As compensation, they'll give a subscription to LWN for a year. That's what I got as compensation because I wasn't looking for $$$ and it was something they could give away without costing any $$$.
-Brian
--- On Thu, 22/1/09, Brian Vincent brian.vincent@gmail.com wrote: <snipped>
LWN is definitely receptive to any articles. Things that come to mind would be an article describing Wine being used to get a specific Windows program to run. For example, how you could use Wine to make iTunes run (not sure if iTunes is actually working these days.) Another idea might be someone describing a backend development process used to make Wine do something neat.
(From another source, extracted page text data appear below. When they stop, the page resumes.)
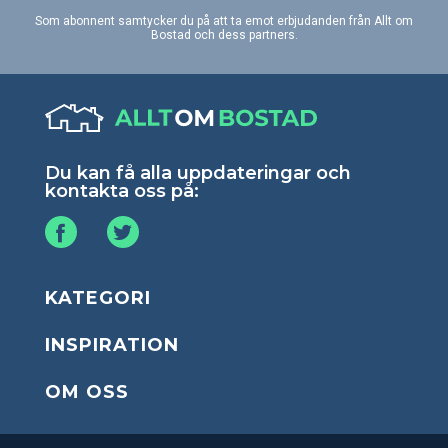
Som abonnent samtycker du på att ta emot erbjudanden från Allt om
Bostad och dess partners.
Du kan få alla uppdateringar och
kontakta oss på:
KATEGORI
INSPIRATION
OM OSS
Like a technical description of what CodeWeavers did to get Chrome to run, or what Google has done to make the new version of Picasa work, etc.
I used to use wine just to run a few windows programs which has no linux equivalents, but lately it is for the late/testing stage of software development. Most R (http://www.r-project.org) developers are unix-oriented and user windows-oriented, and windows R packages (and R itself) can be either cross-compiled or native-built with mingw. I co-wrote an R package which was getting quite popular, and there were a fair amount of interests to get it to run on windows.
These days I cross-compile it - the process requires both native-linux R and win32 R libraries , you run native-linux R's package build script with mingw-cross gcc to link against win32 R's libraries (under wine) - and if I need to test, I install the cross-compiled package onto win32 R under wine. I don't touch windows, and the R package simply would not be ported over nor actively maintained for windows, if I don't have wine.
For that I contributed some changes to wine around mshtml, etc a while ago, to make win32 R's built-in documentation viewer work properly.